If you're not using points, be strategic. Business hotels are generally a good bet in the summer, when most European businesspeople are on holiday. They also tend to be cheaper on weekends, while resorts offer deals midweek. And even with demand soaring, many hotels are still willing to make a deal if it means extending your stay. Leading Hotels of the World, a group of more than 430 luxury hotels, offers a One More Night program, where travelers who book a certain number of nights get a freebie thrown in. At the Hotel Majestic in Rome, this recently translated into a free fourth night, a savings of more than $900.
Then again, you could just ditch the hotel room altogether. Ever fantasize about sipping espresso and nibbling biscotti in the bougainvillea-strewn garden of your rustic, old-world villa? This might be the year. Home rentals can be shockingly affordable, especially if you're traveling with family or planning a longer trip; rates for a two-bedroom home can dip below $1,500 a week. And small adjustments can lower your rate dramatically. Renting directly from the owner can save up to 10%, while taking a place 15 minutes from the beach, rather than right on the water, can make an even bigger dent. On home-rental site HomeAway.com, a six-bedroom villa in the Costa Blanca section of Spain located 25 meters from the beach started at $2,966 a week, while a similar property a half mile from the shore ran $2,158.

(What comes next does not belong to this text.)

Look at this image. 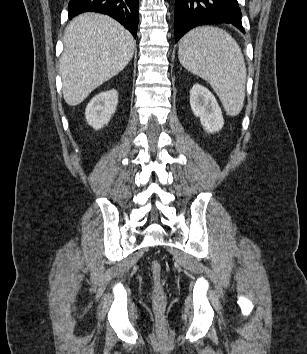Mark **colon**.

The best way to save? Avoid the big two: Tuscany and Provence. Italy is pricey overall, says Dan Legault, president of villa company HomesAway (a different outfit than HomeAway), though bargain-seeking Francophiles do have some options, like the less well-traveled Normandy and Burgundy regions. Still, vacationers striking out into new areas should be cautious, since villas in these regions usually haven't been as thoroughly vetted as those in the traditional tourist hot spots. When HomesAway added new properties in Croatia, for example, Legault started with 120 potential villas, but after visiting them, discovered that only five were really up to snuff.
Cruises and Packages
Cruises are another way to cut out pricey hotel rooms. Smaller barge and river cruises, particularly suited for travelers who want to get beyond the basic port cities, are frequently discounted. Luxury barge outfit GoBarging recently dropped the price of its summer cruises through Burgundy and Provence picture strolling through medieval towns, exploring ancient castles and sipping your way through vineyards by a whopping $1,000 per cabin.

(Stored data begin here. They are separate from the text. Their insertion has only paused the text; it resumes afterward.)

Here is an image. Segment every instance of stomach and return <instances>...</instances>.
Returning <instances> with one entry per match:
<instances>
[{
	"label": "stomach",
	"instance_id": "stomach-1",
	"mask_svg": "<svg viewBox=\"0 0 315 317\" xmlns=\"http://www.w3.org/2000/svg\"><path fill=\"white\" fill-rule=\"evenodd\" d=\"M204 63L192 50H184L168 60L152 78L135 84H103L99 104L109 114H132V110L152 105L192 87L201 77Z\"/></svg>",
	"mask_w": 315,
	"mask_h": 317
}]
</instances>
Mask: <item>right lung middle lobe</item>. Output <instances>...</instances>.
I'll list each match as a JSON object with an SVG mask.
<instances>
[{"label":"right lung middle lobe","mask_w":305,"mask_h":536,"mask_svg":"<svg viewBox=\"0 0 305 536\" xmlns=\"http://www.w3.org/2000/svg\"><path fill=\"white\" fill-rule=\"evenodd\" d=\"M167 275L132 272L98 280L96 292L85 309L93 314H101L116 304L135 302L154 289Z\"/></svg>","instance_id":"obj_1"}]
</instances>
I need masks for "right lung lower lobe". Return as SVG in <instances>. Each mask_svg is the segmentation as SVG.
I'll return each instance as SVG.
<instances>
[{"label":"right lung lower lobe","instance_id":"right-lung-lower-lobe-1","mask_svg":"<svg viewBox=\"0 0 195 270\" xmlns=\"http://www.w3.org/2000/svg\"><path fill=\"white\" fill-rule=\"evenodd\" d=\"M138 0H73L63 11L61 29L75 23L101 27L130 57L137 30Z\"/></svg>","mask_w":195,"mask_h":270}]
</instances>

And have we mentioned the bargain bin of packaged travel? Whether you're buying basic airline-and-hotel bundles or full-fledged guided tours, expect to save 15% to 20% over what you'd pay la carte. The deals get even better when costs spike, since package rates are usually published at least a year in advance. The upshot? This year's travelers pay last year's prices and dodge runaway exchange rates by paying in dollars. Companies frequently offer their best deals on bigger, more inclusive packages. Luxury operator Abercrombie & Kent recently offered a $500 discount for those who booked a business-class airfare along with their two-week tour of Turkey.

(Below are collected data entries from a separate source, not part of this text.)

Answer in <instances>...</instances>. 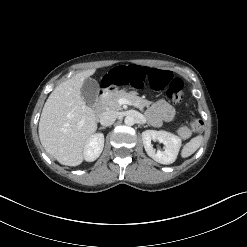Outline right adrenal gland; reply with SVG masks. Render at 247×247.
I'll use <instances>...</instances> for the list:
<instances>
[{
    "label": "right adrenal gland",
    "instance_id": "1",
    "mask_svg": "<svg viewBox=\"0 0 247 247\" xmlns=\"http://www.w3.org/2000/svg\"><path fill=\"white\" fill-rule=\"evenodd\" d=\"M100 129H105V127H100Z\"/></svg>",
    "mask_w": 247,
    "mask_h": 247
}]
</instances>
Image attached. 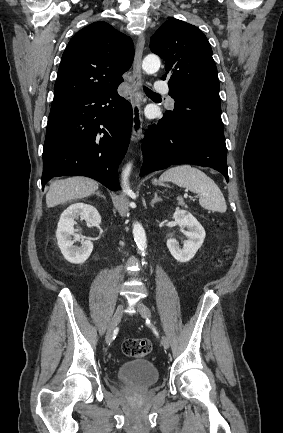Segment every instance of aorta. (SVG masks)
<instances>
[{"instance_id": "aorta-1", "label": "aorta", "mask_w": 283, "mask_h": 433, "mask_svg": "<svg viewBox=\"0 0 283 433\" xmlns=\"http://www.w3.org/2000/svg\"><path fill=\"white\" fill-rule=\"evenodd\" d=\"M160 65L161 62L159 57L154 54H149L144 58L142 62V69L147 74H154L159 70ZM131 168L132 164L128 163L122 172L121 186L123 191L127 194L132 192L128 184V177L130 175ZM133 236L137 247L142 252V255H144L145 248L147 246L146 234L143 226L138 222L133 224Z\"/></svg>"}]
</instances>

But even with Crystal Cruises offering cuisine from sushi mecca Nobu and Tauck World Discovery tours boasting overnights at posh hotels like the InterContinental Paris Le Grand, perhaps the biggest challenge for cruises and tours is not proving they're a good deal, but convincing vacationers that they are, in fact, luxury travel. "I know, I know: If It's Tuesday, This Must Be Belgium," sighs Bob Whitley, president of the U.S. Tour Operators Association. "That movie was made 38 years ago!"